2

I just started using java so sorry if this question's answer is obvious. I can't really figure out how to share variables in java. I have been playing around with python and wanted to try to port some code over to Java to learn the langauge a bit better. Alot of my code is ported but I'm unsure how exactly multiprocessing and sharing of variables works in Java(my process is not disk bound, and uses alot of cpu and searching of a list).

In Python, I can do this:

from multiprocessing import Pool, Manager
manager = Manager()
shared_list = manager.list()
pool = Pool(process=4) 
for variables_to_send in list_of_data_to_process:
       pool.apply_async(function_or_class, (variables_to_send, shared_list))
pool.close()
pool.join()

I've been having a bit of trouble figuring out how to do multiprocessing and sharing like this in Java. This question helped me understand a bit(via the code) how implementing runnable can help and I'm starting to think java might automatically multiprocess threads(correct me if I'm wrong on this I read that once threads exceed capacity of a cpu they are moved to another cpu? The oracle docs seem to be more focused on threads than multiprocessing). But it doesn't explain how to share lists or other variables between proceses(and keep them in close enough sync).

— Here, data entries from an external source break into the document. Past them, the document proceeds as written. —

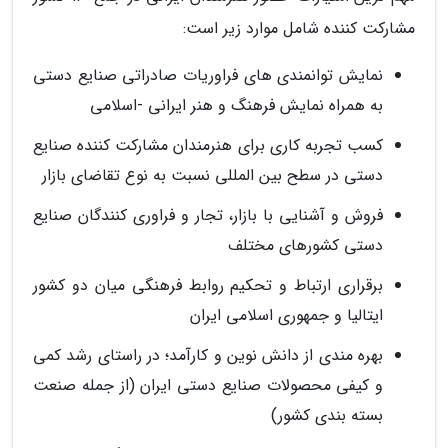
مشارکت کننده شامل موارد زیر است:
نمایش توانمندی های فراوریات صادراتی صنایع دستی
به همراه نمایش فرهنگ و هنر ایرانی -اسلامی
کسب تجربه کاری برای هنرمندان مشارکت کننده صنایع
دستی در سطح بین المللی نسبت به نوع تقاضای بازار
فروش و آشنایی با بازار، تجار و فراوری کنندگان صنایع
دستی کشورهای مختلف
برقراری ارتباط و تحکیم روابط فرهنگی میان دو کشور
ایتالیا و جمهوری اسلامی ایران
بهره مندی از دانش نوین و کارآمد؛ در راستای رشد کمی
و کیفی محصولات صنایع دستی ایران (از جمله صنعت
بسته بندی کشور)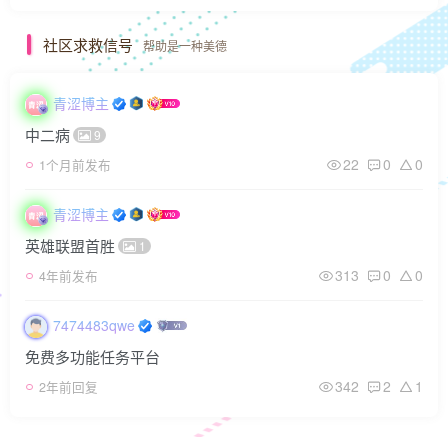
社区求救信号
帮助是一种美德
青涩博主
中二病
9
22
0
0
1个月前发布
青涩博主
英雄联盟首胜
1
313
0
0
4年前发布
7474483qwe
免费多功能任务平台
342
2
1
2年前回复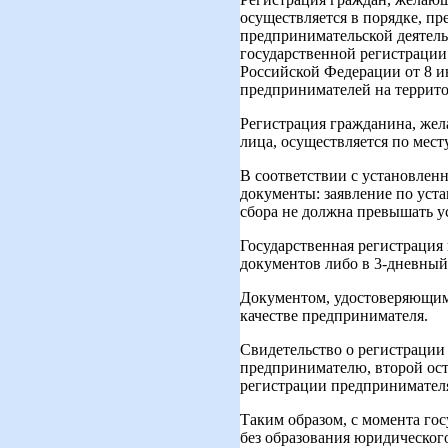
осуществляется в порядке, п
предпринимательской деятельн
государственной регистрации
Российской Федерации от 8 и
предпринимателей на террит
Регистрация гражданина, жел
лица, осуществляется по мест
В соответствии с установлен
документы: заявление по уста
сбора не должна превышать у
Государственная регистрация
документов либо в 3-дневный
Документом, удостоверяющим 
качестве предпринимателя.
Свидетельство о регистрации 
предпринимателю, второй ост
регистрации предпринимателя 
Таким образом, с момента го
без образования юридическог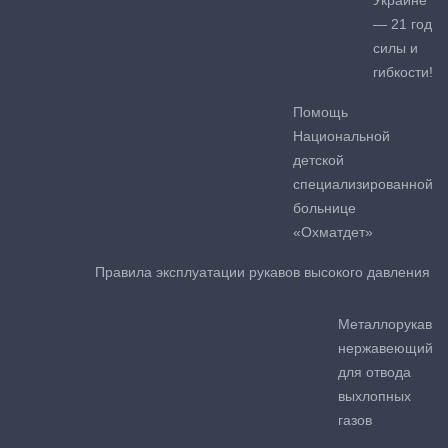
— 21 год
силы и
гибкости!
Помощь
Национальной
детской
специализированной
больнице
«Охматдет»
Правила эксплуатации рукавов высокого давления
Металлорукав
нержавеющий
для отвода
выхлопных
газов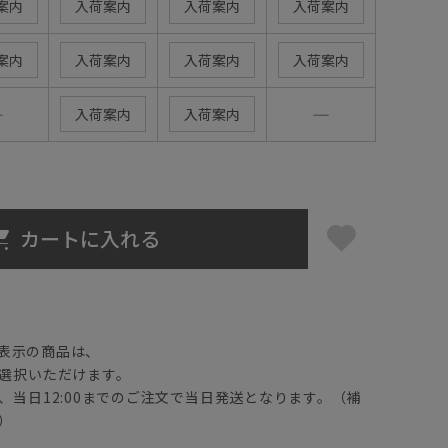
案内
入荷案内
入荷案内
入荷案内
案内
入荷案内
入荷案内
入荷案内
―
―
入荷案内
入荷案内
カートに入れる
】
表示の商品は、
選択いただけます。
、当日12:00までのご注文で当日発送となります。（補
）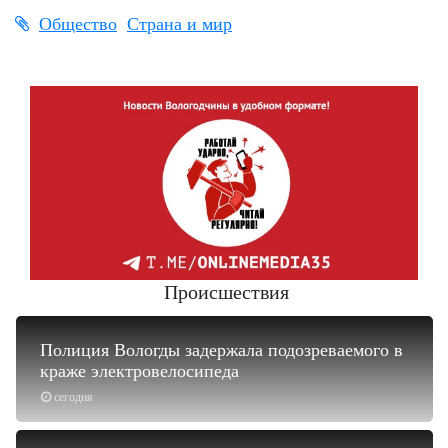
Общество
Страна и мир
Происшествия
Полиция Вологды задержала подозреваемого в
краже электровелосипеда
сегодня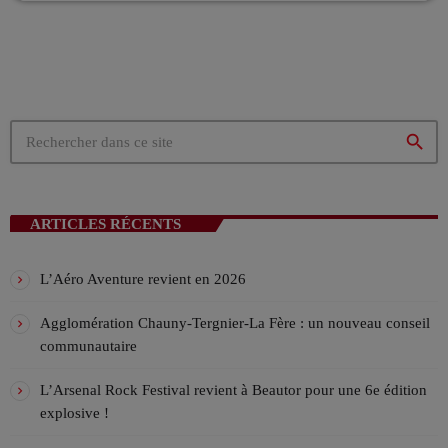
La playlist VIV’FM
MUSIC NON-STOP
00:00 - 08:00
Les Week-end VIV’FM
ANIMÉ PAR STÉPHANE
search
08:00 - 12:00
ARTICLES RÉCENTS
L’Aéro Aventure revient en 2026
Agglomération Chauny-Tergnier-La Fère : un nouveau conseil
communautaire
L’Arsenal Rock Festival revient à Beautor pour une 6e édition
explosive !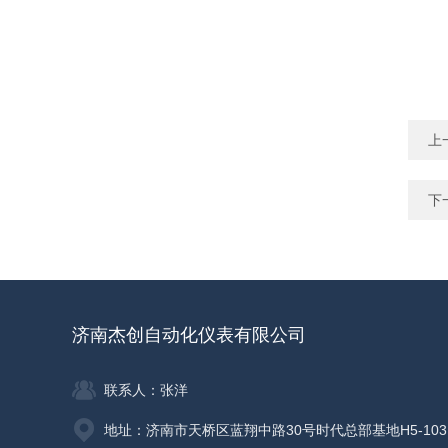
上
下
济南杰创自动化仪表有限公司
联系人：张洋
地址：济南市天桥区蓝翔中路30号时代总部基地H5-103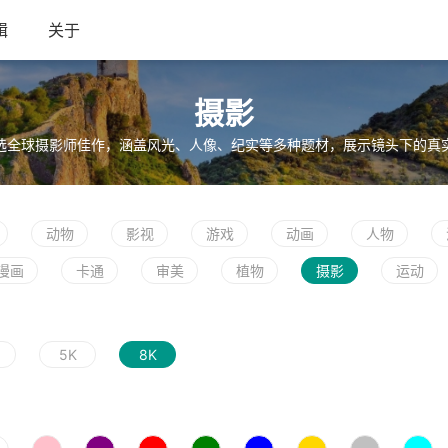
辑
关于
摄影
选全球摄影师佳作，涵盖风光、人像、纪实等多种题材，展示镜头下的真
动物
影视
游戏
动画
人物
漫画
卡通
审美
植物
摄影
运动
5K
8K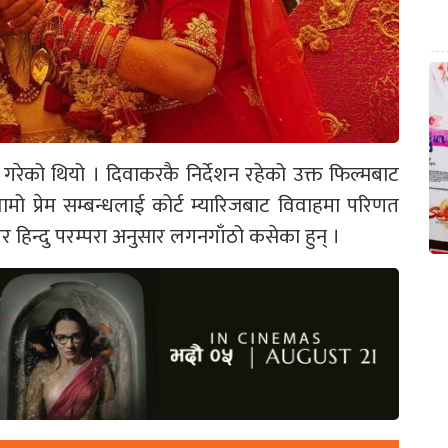
वेश गरेको थियो । दिवाकरकै निर्देशन रहेको उक्त फिल्मबाट
लामो प्रेम सम्बन्धलाई कोर्ट म्यारिजबाट विवाहमा परिणत
र हिन्दु परम्परा अनुसार लगनगाँठो कसेका हुन् ।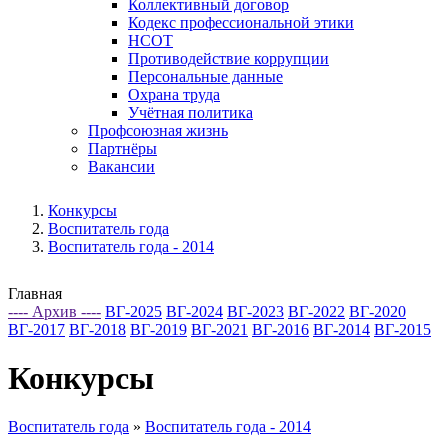
Коллективный договор
Кодекс профессиональной этики
НСОТ
Противодействие коррупции
Персональные данные
Охрана труда
Учётная политика
Профсоюзная жизнь
Партнёры
Вакансии
Конкурсы
Воспитатель года
Воспитатель года - 2014
Главная
---- Архив ----
ВГ-2025
ВГ-2024
ВГ-2023
ВГ-2022
ВГ-2020
ВГ-2017
ВГ-2018
ВГ-2019
ВГ-2021
ВГ-2016
ВГ-2014
ВГ-2015
Конкурсы
Воспитатель года
»
Воспитатель года - 2014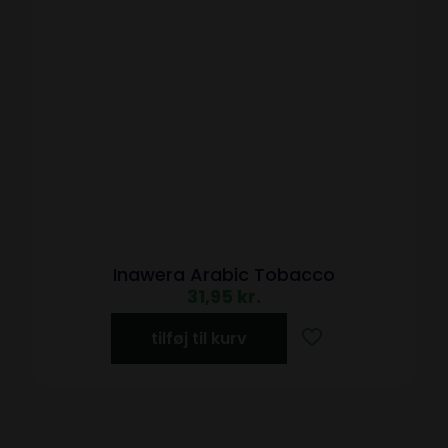
Inawera Arabic Tobacco
31,95
kr.
tilføj til kurv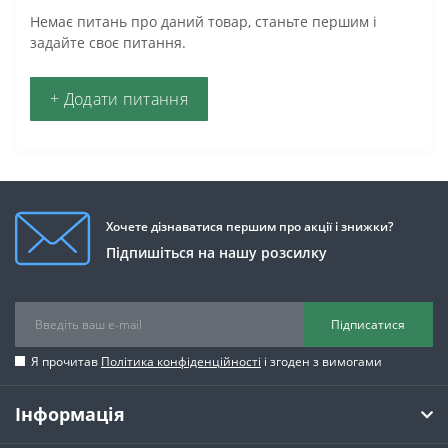
Немає питань про даний товар, станьте першим і
задайте своє питання.
+ Додати питання
Хочете дізнаватися першим про акції і знижки?
Підпишіться на нашу розсилку
Підписатися
Я прочитав
Політика конфіденційності
і згоден з вимогами
Інформація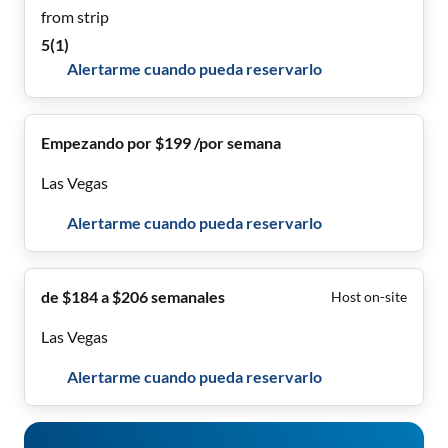
from strip
5
(
1
)
Alertarme cuando pueda reservarlo
Empezando por $199 /por semana
Las Vegas
Alertarme cuando pueda reservarlo
de $184 a $206 semanales
Host on-site
Las Vegas
Alertarme cuando pueda reservarlo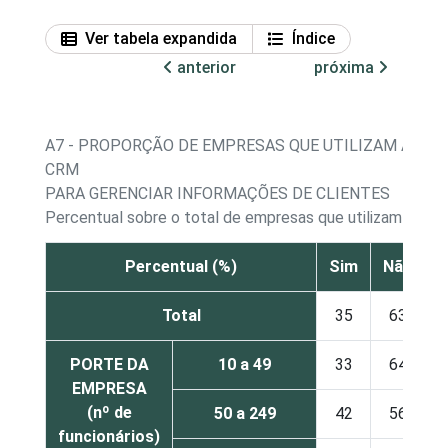
Ver tabela expandida
Índice
anterior
próxima
A7 - PROPORÇÃO DE EMPRESAS QUE UTILIZAM APLI
CRM
PARA GERENCIAR INFORMAÇÕES DE CLIENTES
Percentual sobre o total de empresas que utilizam com
Percentual (%)
Sim
Não
N
Total
35
63
PORTE DA
10 a 49
33
64
EMPRESA
(nº de
50 a 249
42
56
funcionários)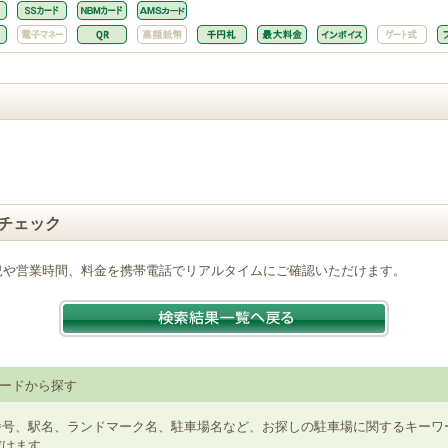
チェック
況や営業時間、料金を携帯電話でリアルタイムにご確認いただけます。
ードから探す
番号、駅名、ランドマーク名、駐車場名など、お探しの駐車場に関するキーワ
だけます。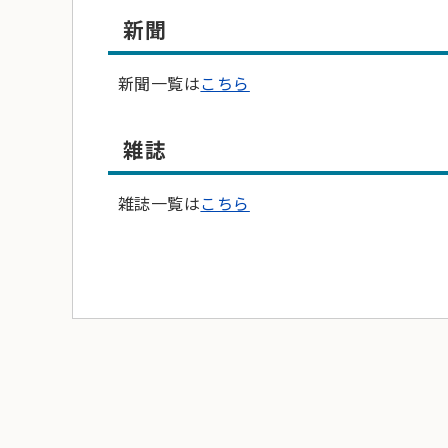
新聞
新聞一覧は
こちら
雑誌
雑誌一覧は
こちら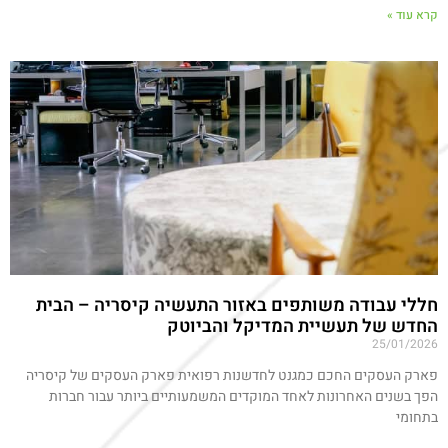
קרא עוד »
חללי עבודה משותפים באזור התעשיה קיסריה – הבית
החדש של תעשיית המדיקל והביוטק
25/01/2026
פארק העסקים החכם כמגנט לחדשנות רפואית פארק העסקים של קיסריה
הפך בשנים האחרונות לאחד המוקדים המשמעותיים ביותר עבור חברות
בתחומי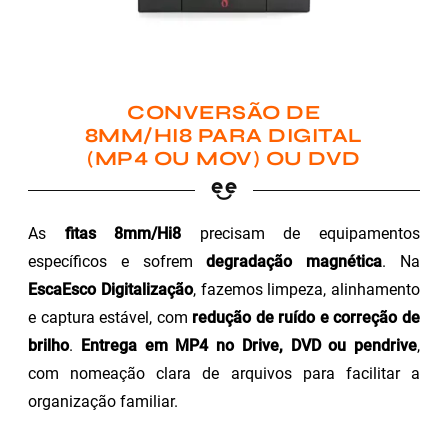
CONVERSÃO DE
8MM/HI8 PARA DIGITAL
(MP4 OU MOV) OU DVD
As
fitas 8mm/Hi8
precisam de equipamentos
específicos e sofrem
degradação magnética
. Na
EscaEsco Digitalização
, fazemos limpeza, alinhamento
e captura estável, com
redução de ruído e correção de
brilho
.
Entrega em MP4 no Drive, DVD ou pendrive
,
com nomeação clara de arquivos para facilitar a
organização familiar.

Any suggestions or resources? I am hoping I'm searching for the wrong thing(multiprocessing java) and that this is hopefully as easy(or similarly straightforward) as it is in my above code.

Thanks!

Community
  • 1
  • 1
Lostsoul
  • 25,013
  • 48
  • 144
  • 239

3 Answers3

3

There is an important difference between a thread and a process, and you are running into it now: with some exceptions, threads share memory, but processes do not.

Note that real operating systems have ways around just about everything I'm about to say, but these features aren't used in the typical case. So, to fire up a new process, you must clone the current process in some way with a system call (on *nix, this is fork()), and then replace the code, stack, command-line arguments, etc. of the child process with another system call (on *nix, this is the exec() family of system calls). Windows has rough equivalents of both these system calls, so everything I'm saying is cross-platform. Also, the Java Runtime Environment takes care of all these system calls under the covers, and without JNI or some other interop technology you can't really execute them yourself.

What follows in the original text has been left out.